Work task >>
Word for word, restate the data that follows, omitting the images.

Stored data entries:
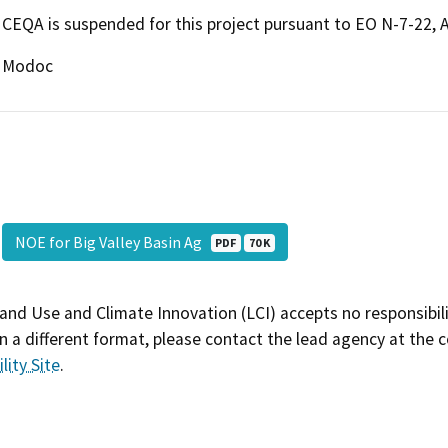
CEQA is suspended for this project pursuant to EO N-7-22, 
Modoc
NOE for Big Valley Basin Ag
PDF
70 K
and Use and Climate Innovation (LCI) accepts no responsibilit
 a different format, please contact the lead agency at the 
lity Site
.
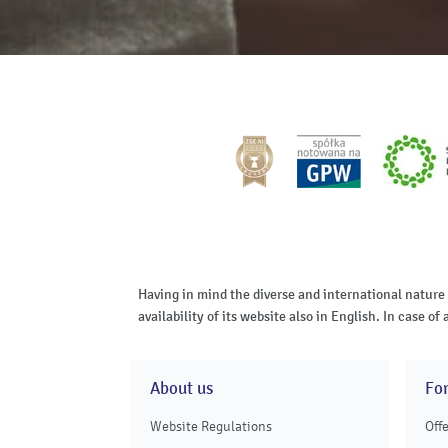
Having in mind the diverse and international nature
availability of its website also in English. In case 
About us
Fo
Website Regulations
Off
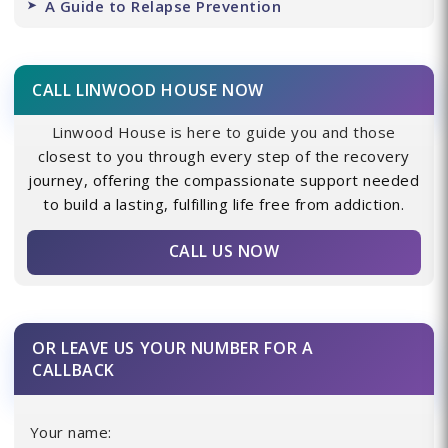
A Guide to Relapse Prevention
CALL LINWOOD HOUSE NOW
Linwood House is here to guide you and those
closest to you through every step of the recovery
journey, offering the compassionate support needed
to build a lasting, fulfilling life free from addiction.
CALL US NOW
OR LEAVE US YOUR NUMBER FOR A
CALLBACK
Your name:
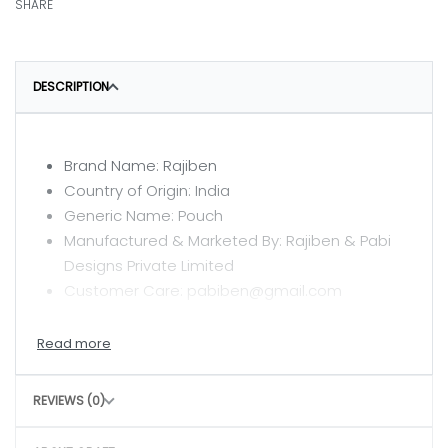
SHARE
DESCRIPTION
Brand Name: Rajiben
Country of Origin: India
Generic Name: Pouch
Manufactured & Marketed By: Rajiben & Pabi
Designs Private Limited
Customer Care: pabiben@gmail.com
CARE INSTRUCTIONS
Clean with a dry or damp cloth
REVIEWS (0)
Do not wash
Avoid rough handling to maintain structure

Response to this task >>
CEQA is suspended for this project pursuant to EO N-7-22, 
Modoc
NOE for Big Valley Basin Ag
PDF
70 K
and Use and Climate Innovation (LCI) accepts no responsibilit
 a different format, please contact the lead agency at the 
lity Site
.
Having in mind the diverse and international nature
availability of its website also in English. In case 
About us
Fo
Website Regulations
Off
A Guide to Relapse Prevention
CALL LINWOOD HOUSE NOW
Linwood House is here to guide you and those
closest to you through every step of the recovery
journey, offering the compassionate support needed
to build a lasting, fulfilling life free from addiction.
CALL US NOW
OR LEAVE US YOUR NUMBER FOR A
CALLBACK
Your name:
SHARE
DESCRIPTION
Brand Name: Rajiben
Country of Origin: India
Generic Name: Pouch
Manufactured & Marketed By: Rajiben & Pabi
Designs Private Limited
Customer Care: pabiben@gmail.com
CARE INSTRUCTIONS
Clean with a dry or damp cloth
REVIEWS (0)
Do not wash
Avoid rough handling to maintain structure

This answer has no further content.